Nightclub in Camboriú, Brazil

Green Valley is a nightclub in Camboriú, Brazil. It was founded in 2007 as a large tent-based party on a jungle-based airfield, but has since grown into "a festival-sized jungle club", and is known for its incorporation of the Brazilian rainforest into its establishment.

In 2012 it first made the top three nightclubs in the world as ranked by DJ Mag, coming it at number three. Starting in 2013, it has since been named the #1 nightclub in the world by the magazine five times, including in 2020 - the second most of any nightclub in the magazine ranking's history. The years in which it was ranked number one include 2013, 2015, 2018, 2019, and the aforementioned 2020, when it was named to the Top 3 clubs in the world for the tenth consecutive year.

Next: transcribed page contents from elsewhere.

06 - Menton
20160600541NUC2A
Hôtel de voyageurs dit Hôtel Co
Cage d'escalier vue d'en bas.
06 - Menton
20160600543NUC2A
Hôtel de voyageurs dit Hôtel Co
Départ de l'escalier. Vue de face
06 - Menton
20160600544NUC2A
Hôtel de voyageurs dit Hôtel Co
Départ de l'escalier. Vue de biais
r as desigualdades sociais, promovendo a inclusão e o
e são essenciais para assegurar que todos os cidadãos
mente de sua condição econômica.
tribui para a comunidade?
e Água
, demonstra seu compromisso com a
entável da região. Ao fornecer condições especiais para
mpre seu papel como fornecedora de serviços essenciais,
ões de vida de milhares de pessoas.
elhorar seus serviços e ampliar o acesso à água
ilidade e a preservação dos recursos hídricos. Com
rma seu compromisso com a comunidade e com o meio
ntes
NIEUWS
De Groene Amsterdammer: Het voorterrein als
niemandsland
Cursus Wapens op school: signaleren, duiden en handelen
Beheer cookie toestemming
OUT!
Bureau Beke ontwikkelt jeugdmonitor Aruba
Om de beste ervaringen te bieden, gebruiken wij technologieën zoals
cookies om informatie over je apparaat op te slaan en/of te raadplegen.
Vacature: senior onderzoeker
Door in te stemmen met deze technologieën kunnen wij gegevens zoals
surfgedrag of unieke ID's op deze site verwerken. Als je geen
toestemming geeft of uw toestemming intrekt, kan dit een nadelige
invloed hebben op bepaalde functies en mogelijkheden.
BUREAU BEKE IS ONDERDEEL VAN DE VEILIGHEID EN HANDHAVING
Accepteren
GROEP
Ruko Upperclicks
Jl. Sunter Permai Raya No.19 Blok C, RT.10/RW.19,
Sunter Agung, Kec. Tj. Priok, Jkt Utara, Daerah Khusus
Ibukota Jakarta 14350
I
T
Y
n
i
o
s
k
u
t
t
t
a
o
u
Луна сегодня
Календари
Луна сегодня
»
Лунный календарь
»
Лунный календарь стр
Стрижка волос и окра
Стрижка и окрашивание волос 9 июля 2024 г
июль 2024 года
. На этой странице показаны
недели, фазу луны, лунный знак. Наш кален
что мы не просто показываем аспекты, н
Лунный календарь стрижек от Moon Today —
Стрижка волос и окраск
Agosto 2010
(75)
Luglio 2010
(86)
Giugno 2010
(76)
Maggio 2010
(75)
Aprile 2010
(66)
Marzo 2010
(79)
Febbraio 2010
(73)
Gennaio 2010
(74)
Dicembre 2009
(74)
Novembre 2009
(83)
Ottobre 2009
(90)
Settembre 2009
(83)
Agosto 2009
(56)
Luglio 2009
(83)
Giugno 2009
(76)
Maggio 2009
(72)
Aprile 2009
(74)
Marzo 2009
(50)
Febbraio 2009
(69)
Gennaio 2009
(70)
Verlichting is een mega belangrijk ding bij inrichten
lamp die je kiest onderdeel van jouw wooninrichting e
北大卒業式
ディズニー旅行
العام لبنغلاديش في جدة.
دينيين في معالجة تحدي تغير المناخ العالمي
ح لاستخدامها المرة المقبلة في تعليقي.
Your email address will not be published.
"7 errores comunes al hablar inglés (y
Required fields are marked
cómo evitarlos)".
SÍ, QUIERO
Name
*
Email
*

In June 2020, the club was partially destroyed by the 2020 "bomb" cyclone. Following the disaster, management of the club stated they were uncertain if the nightclub would return due to the extent of the damages.

==Awards and nominations==

===DJ Magazine's top 100 Clubs===
Green Valley has been recognized as one of the top 3 clubs in the world by DJ Magazine every year since 2011. The club's five #1 rankings are second-most in the magazine's history, trailing only Space nightclub in Ibiza, Spain (now known as Hï Ibiza).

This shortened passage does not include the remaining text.